Близится лето. Деревья в Париже зазеленели, как нам и мечталось минувшей зимой, но мы уже предвосхищаем скорые ожоги августовского солнца, слетающие осенью листья и оголённые ветви в декабре. Наши глаза отказываются верить в долголетие хорошей погоды, и дождь, шторм и бури кажутся нам куда естественнее спокойного сияния далёкой звезды над цветущей, мирной и погрузившейся в тишину планетой.
Рождённые в предвестье бури, мы ждём её со всем кортежем туч, громов и молний, и многие из нас – а эти строки я пишу для созданий мужественных и не боящихся крайностей – называют этот будущий и, может даже, недалёкий катаклизм Революцией.

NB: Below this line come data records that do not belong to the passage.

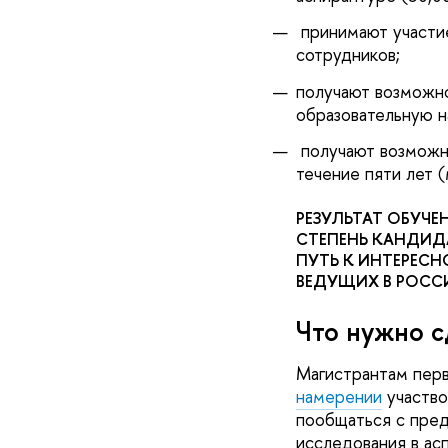
принимают участие
сотрудников;
получают возможно
образовательную на
получают возможно
течение пяти лет (
РЕЗУЛЬТАТ ОБУЧ
СТЕПЕНЬ КАНДИДА
ПУТЬ К ИНТЕРЕС
ВЕДУЩИХ В РОССИ
Что нужно с
Магистрантам перв
намерении
участво
пообщаться с пред
исследования в ас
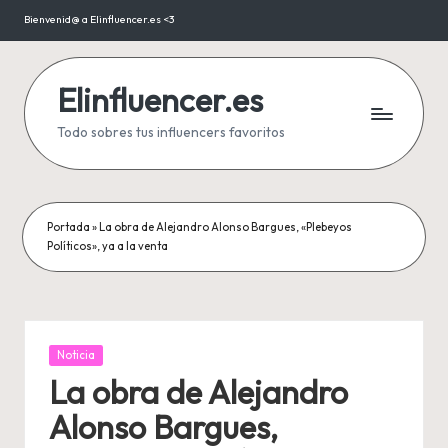
Bienvenid@ a Elinfluencer.es <3
Saltar
al
contenido
Elinfluencer.es
Todo sobres tus influencers favoritos
Portada
»
La obra de Alejandro Alonso Bargues, «Plebeyos
Políticos», ya a la venta
Publicada
Noticia
en
La obra de Alejandro
Alonso Bargues,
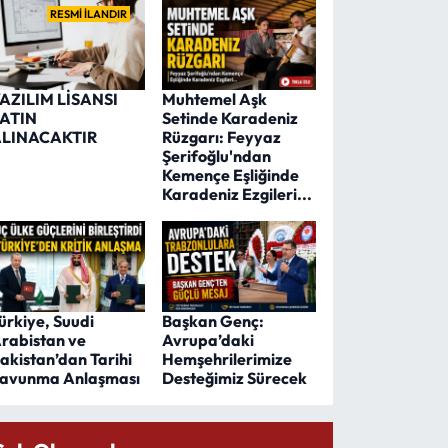
RESMİ İLANDIR
AZILIM LİSANSI
Muhtemel Aşk
ATIN
Setinde Karadeniz
LINACAKTIR
Rüzgarı: Feyyaz
Şerifoğlu'ndan
Kemençe Eşliğinde
Karadeniz Ezgileri...
ürkiye, Suudi
Başkan Genç:
rabistan ve
Avrupa’daki
akistan’dan Tarihi
Hemşehrilerimize
avunma Anlaşması
Desteğimiz Sürecek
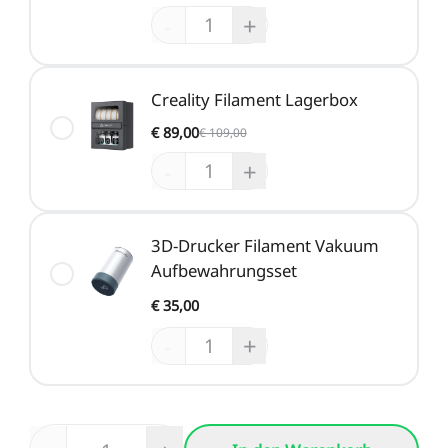
-
+
Creality Filament Lagerbox
€ 89,00
€ 109,00
-
+
3D-Drucker Filament Vakuum
Aufbewahrungsset
€ 35,00
-
+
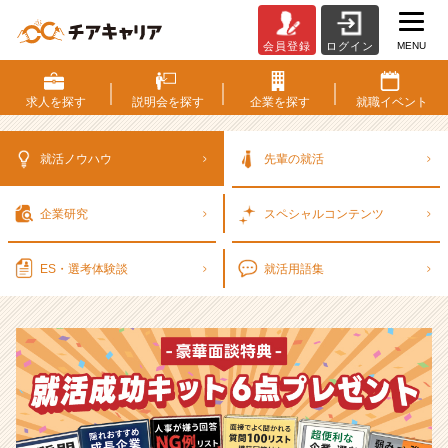
MENU
会員登録
ログイン
選
考
対
求人を
探す
説明会を
探す
企業を
探す
就職
イベント
策・
就
活
就活ノウハウ
先輩の就活
ノ
ウ
企業研究
スペシャル
コンテンツ
ハ
ウ
記
ES・選考
体験談
就活用語集
事
|
ベ
ン
チ
ャ
ー・
成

Скажите мне, сверстники с сердцами, клокочущими верой (тогда как старцы считают вас скептиками) – где нам укрыть опалённые дневным солнцем веки, где проведём мы ночи, отданные во власть грёз и галлюцинаций?
Ночь для нас зачастую – лишь бессонница, беспокойство и терзания. Кино распахивает перед нами свой мрак. Заглянем в открывшуюся нам драму. Если у героев в груди сердце, а не рубленая котлета, если предмет их страданий не оставляет равнодушными и нас, мы решительно шагнём в их мир. Если же перед нами всего лишь марионетки, мы рассмеёмся грубо и надменно, и всей прохлады ночи не хватит, чтобы остудить наши обожжённые глаза.

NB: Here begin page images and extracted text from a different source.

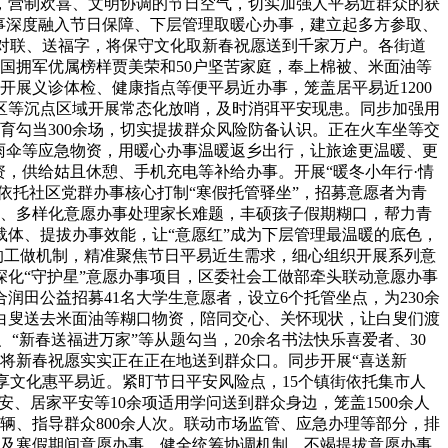
，营制欢喜、文明协调的节日空气，切实加强人平易近群众的获
事深度融入节日保障、下层管理取暖心办事，建立起多方参取、
写对联、送福字，将保守文化取新春祝愿送到千家万户。各街道
全国拥军优属榜样贾美荣和50户坚苦家庭，奉上棉被、米面油等
开展义诊体检、健康指点等便平易近办事，笼盖居平易近1200
小区等沉点区域开展常态化放哨，及时消弭平安现患。同步加强用
育勾当300余场，切实提拔群众风险防备认识。正在火车坐等交
雨伞等应急物资，用暖心办事温暖返乡出行，让旅途更温暖、更
，供给姑且休憩、手机充电等补给办事。开展“暖冬小年行·情
依托社区党群办事核心打制“寒假托管驿坐”，招募意愿者为青
业化、多样化意愿办事处理家长难题，丰硕孩子假期糊口，帮力青
体、提拔办事效能，让“意愿红”成为下层管理最温暖的底色，
的工做机制，精准聚焦节日平易近生需求，细心组织开展系列意
深化“守护星”意愿办事项目，区委社会工做部牵头联动意愿办事
田公益招募41名大学生意愿者，设立6个托管坐点，为230余
白叟送去米面油等糊口物资，陪同交心、关怀现状，让白叟们渡
“新春送福进万家”等从题勾当，20余名书法快乐喜爱者、30
，将新春祝愿实实正在正在地送到群众口。同步开展“喜送新
共享文化惠平易近。紧盯节日平安风险点，15个镇街依托集市人
安、居家平安等10余项适用学问送到群众身边，笼盖1500余人
辆、指导群众800余人次。联动市场监管、应急办理等部分，排
节及寒假期间意愿办事，健全统筹协调机制，不竭提拔意愿办事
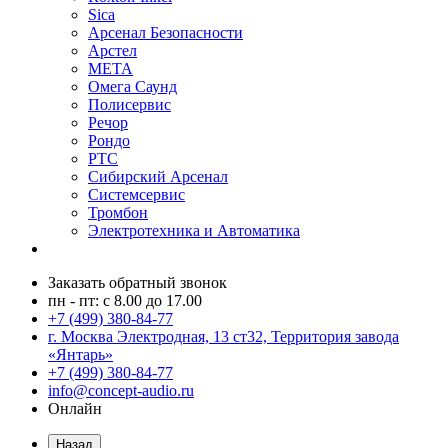
Sica
Арсенал Безопасности
Арстел
МЕТА
Омега Саунд
Полисервис
Речор
Рондо
РТС
Сибирский Арсенал
Системсервис
Тромбон
Электротехника и Автоматика
Заказать обратный звонок
пн - пт: с 8.00 до 17.00
+7 (499) 380-84-77
г. Москва Электродная, 13 ст32, Территория завода
«Янтарь»
+7 (499) 380-84-77
info@concept-audio.ru
Онлайн
Назад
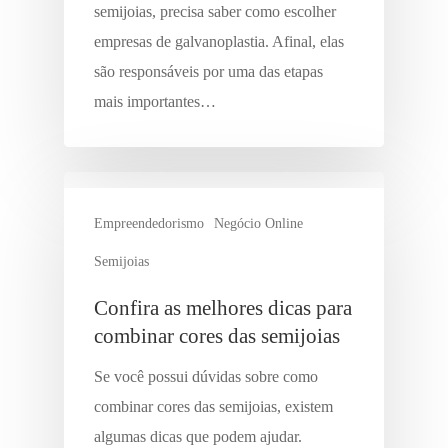
semijoias, precisa saber como escolher
empresas de galvanoplastia. Afinal, elas
são responsáveis por uma das etapas
mais importantes…
Empreendedorismo
Negócio Online
Semijoias
Confira as melhores dicas para
combinar cores das semijoias
Se você possui dúvidas sobre como
combinar cores das semijoias, existem
algumas dicas que podem ajudar.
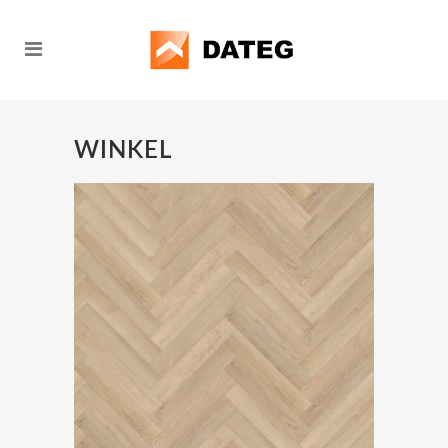
WINKEL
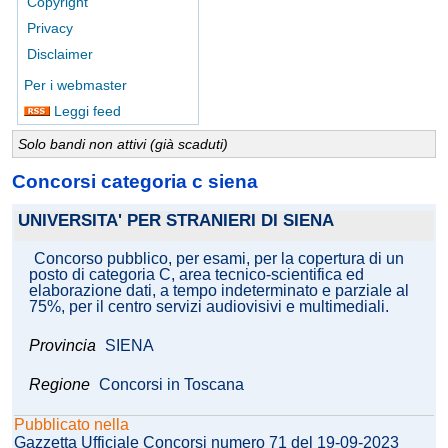
Copyright
Privacy
Disclaimer
Per i webmaster
Leggi feed
Solo bandi non attivi (già scaduti)
Concorsi categoria c siena
UNIVERSITA' PER STRANIERI DI SIENA
Concorso pubblico, per esami, per la copertura di un
posto di categoria C, area tecnico-scientifica ed
elaborazione dati, a tempo indeterminato e parziale al
75%, per il centro servizi audiovisivi e multimediali.
Provincia
SIENA
Regione
Concorsi in Toscana
Pubblicato nella
Gazzetta Ufficiale Concorsi numero 71 del 19-09-2023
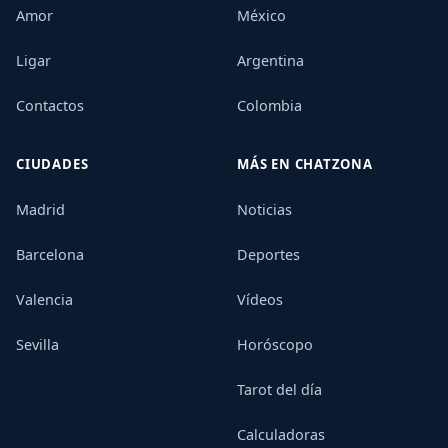
Amor
México
Ligar
Argentina
Contactos
Colombia
CIUDADES
MÁS EN CHATZONA
Madrid
Noticias
Barcelona
Deportes
Valencia
Vídeos
Sevilla
Horóscopo
Tarot del día
Calculadoras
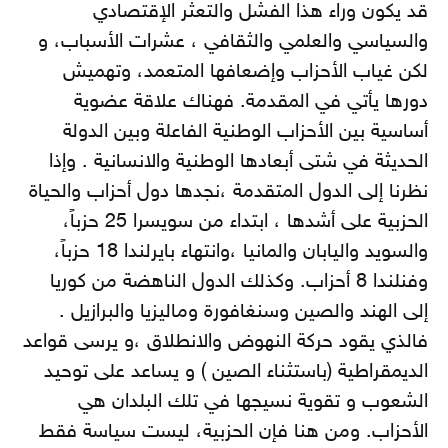
قد يكون وراء هذا الفشل والتعثر الإقتصادي
والسياسي والعلمي والثقافي ، عشرات الأسباب، و
لكن غياب الأحزاب وإضعافها المتعمد، وتهميش
دورها يأتي في المقدمة. فهناك علاقة عضوية
أساسية بين الأحزاب الوطنية الفاعلة وبين الدولة
الحديثة في شتى أبعادها الوطنية والانسانية . وإذا
نظرنا إلى الدول المتقدمة ،نجدها دول أحزاب والحياة
الحزبية على أشدها ، ابتداء من سويسرا 25 حزباً،
والسويد واليابان والمانيا ،وانتهاء بايرلندا 18 حزباً،
وفنلندا 8 أحزاب. وكذلك الدول الناهضة من كوريا
إلى الهند والصين وسنغافورة وماليزيا والبرازيل .
فالذي يقود حركة النهوض والانطلاق ،و يرسى قواعد
الديمقراطية (باستثناء الصين ) و يساعد على توحيد
الشعوب و تقوية نسيجها في تلك البلدان هي
الأحزاب. ومن هنا فإن الحزبية، ليست سياسة فقط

Тем хуже для посредственных фильмов. Придёт день, когда мы разорвём в клочья экран, позволяющий показывать одиозные и смехотворные ленты.

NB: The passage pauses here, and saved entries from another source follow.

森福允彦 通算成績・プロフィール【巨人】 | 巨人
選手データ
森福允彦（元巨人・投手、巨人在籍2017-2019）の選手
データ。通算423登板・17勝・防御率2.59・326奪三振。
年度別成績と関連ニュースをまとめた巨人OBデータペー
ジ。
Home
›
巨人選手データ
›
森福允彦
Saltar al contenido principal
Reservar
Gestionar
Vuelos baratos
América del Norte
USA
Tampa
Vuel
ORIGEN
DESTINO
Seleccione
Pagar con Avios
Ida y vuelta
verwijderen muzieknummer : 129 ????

Ман Рэй[1], которому кино уже обязано многим и, не подчиняйся оно диктату капитала, могло бы быть обязано куда бо́льшим, сказал мне как-то, что фильмы на три четверти состоят из открываемых и закрываемых дверей и симулирования разговоров – вещей, признаем, совершенно необходимых.
С другой стороны – вы замечали, что в кино, за исключением хроники и нескольких немецких фильмов, никогда не показывают похорон? Любопытно, что с экранов изгнано изображение смерти – или любви: я говорю тут о любви самозабвенной, с её звериной жестокостью и всем, что в ней есть восхитительного и дикого, – или гильотины (что как раз пошло бы на пользу некоторым из наших милых соотечественников; те уразумели бы, насколько законным порой бывает лишение жизни себе подобных) – но зато можно сколько угодно хлопать дверьми или шевелить губами в мнимой беседе.